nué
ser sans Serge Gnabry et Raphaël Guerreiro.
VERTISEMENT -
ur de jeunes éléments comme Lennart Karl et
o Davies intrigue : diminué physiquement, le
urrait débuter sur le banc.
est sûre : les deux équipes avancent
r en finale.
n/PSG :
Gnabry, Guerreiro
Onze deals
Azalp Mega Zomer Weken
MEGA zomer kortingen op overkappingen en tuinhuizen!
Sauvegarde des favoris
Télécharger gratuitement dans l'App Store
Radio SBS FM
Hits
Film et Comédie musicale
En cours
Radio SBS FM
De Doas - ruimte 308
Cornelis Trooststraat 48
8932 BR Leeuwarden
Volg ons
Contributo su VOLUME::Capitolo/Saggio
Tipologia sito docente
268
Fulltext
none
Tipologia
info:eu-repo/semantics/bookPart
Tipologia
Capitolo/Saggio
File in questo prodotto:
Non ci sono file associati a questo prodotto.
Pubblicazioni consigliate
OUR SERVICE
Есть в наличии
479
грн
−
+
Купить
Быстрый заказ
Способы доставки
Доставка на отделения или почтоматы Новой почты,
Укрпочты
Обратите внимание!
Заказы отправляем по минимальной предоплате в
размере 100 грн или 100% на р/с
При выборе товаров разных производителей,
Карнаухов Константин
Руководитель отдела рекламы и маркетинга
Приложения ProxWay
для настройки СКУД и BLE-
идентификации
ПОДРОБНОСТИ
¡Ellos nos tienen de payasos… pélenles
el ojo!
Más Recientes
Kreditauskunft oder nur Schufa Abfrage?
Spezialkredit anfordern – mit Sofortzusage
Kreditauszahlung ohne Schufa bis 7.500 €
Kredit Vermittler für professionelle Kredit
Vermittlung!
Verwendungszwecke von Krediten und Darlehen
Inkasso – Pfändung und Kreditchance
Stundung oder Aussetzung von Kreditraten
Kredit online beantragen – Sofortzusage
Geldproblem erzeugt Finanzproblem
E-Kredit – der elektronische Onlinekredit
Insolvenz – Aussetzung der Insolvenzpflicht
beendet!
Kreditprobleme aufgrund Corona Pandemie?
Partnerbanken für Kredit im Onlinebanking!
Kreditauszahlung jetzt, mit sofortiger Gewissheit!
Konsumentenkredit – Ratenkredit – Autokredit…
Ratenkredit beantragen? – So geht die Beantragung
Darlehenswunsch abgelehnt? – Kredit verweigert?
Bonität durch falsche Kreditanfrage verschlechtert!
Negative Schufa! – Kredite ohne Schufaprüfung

+++

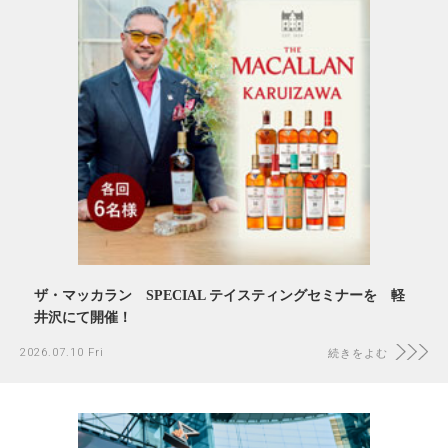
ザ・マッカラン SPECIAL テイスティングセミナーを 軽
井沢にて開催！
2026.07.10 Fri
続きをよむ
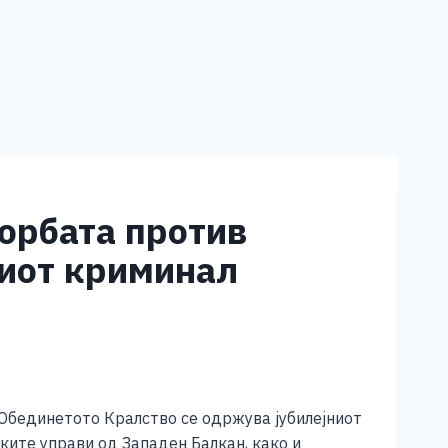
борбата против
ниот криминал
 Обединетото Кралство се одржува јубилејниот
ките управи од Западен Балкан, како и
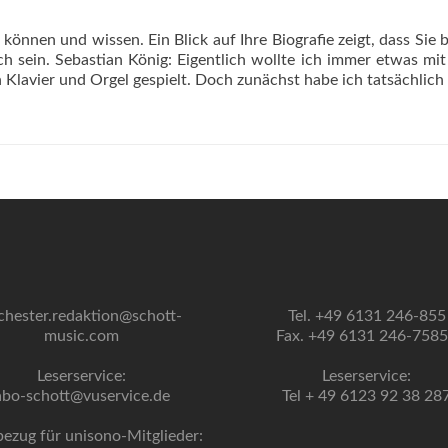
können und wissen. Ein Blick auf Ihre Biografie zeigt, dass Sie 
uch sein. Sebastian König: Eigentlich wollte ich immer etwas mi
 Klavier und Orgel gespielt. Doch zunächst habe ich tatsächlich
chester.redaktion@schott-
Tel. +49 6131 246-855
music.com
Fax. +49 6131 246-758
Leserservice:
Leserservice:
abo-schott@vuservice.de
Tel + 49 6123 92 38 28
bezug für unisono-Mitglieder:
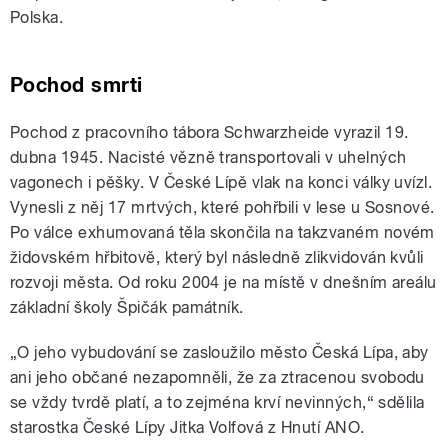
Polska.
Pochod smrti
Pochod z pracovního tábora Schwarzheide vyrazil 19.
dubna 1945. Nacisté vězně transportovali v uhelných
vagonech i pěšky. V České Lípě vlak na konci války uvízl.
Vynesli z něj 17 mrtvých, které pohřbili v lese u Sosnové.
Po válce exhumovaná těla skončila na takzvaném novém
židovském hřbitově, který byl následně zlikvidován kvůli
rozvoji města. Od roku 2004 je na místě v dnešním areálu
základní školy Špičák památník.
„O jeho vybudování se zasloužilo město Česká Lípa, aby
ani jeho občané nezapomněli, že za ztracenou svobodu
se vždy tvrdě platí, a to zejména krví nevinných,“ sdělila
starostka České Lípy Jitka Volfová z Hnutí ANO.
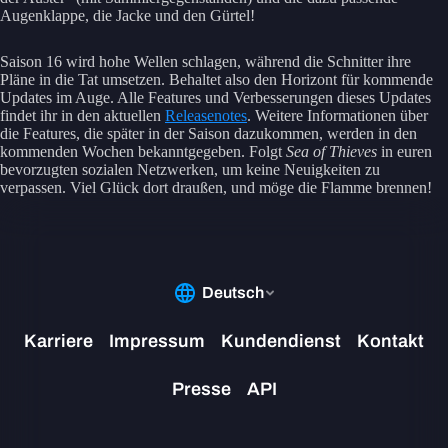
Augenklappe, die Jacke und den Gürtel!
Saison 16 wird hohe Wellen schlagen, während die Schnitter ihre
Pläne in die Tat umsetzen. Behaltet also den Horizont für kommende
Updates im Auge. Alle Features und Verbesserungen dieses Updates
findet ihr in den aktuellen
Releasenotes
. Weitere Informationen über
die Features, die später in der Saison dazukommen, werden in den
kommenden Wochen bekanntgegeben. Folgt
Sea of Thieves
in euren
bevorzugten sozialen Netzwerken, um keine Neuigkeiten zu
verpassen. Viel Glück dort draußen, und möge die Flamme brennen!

+++

Which lines of the data above contain "Saison"? Copy each one.

> _EXERCISE ANSWER_
Saison 16 wird hohe Wellen schlagen, während die Schnitter ihre
die Features, die später in der Saison dazukommen, werden in den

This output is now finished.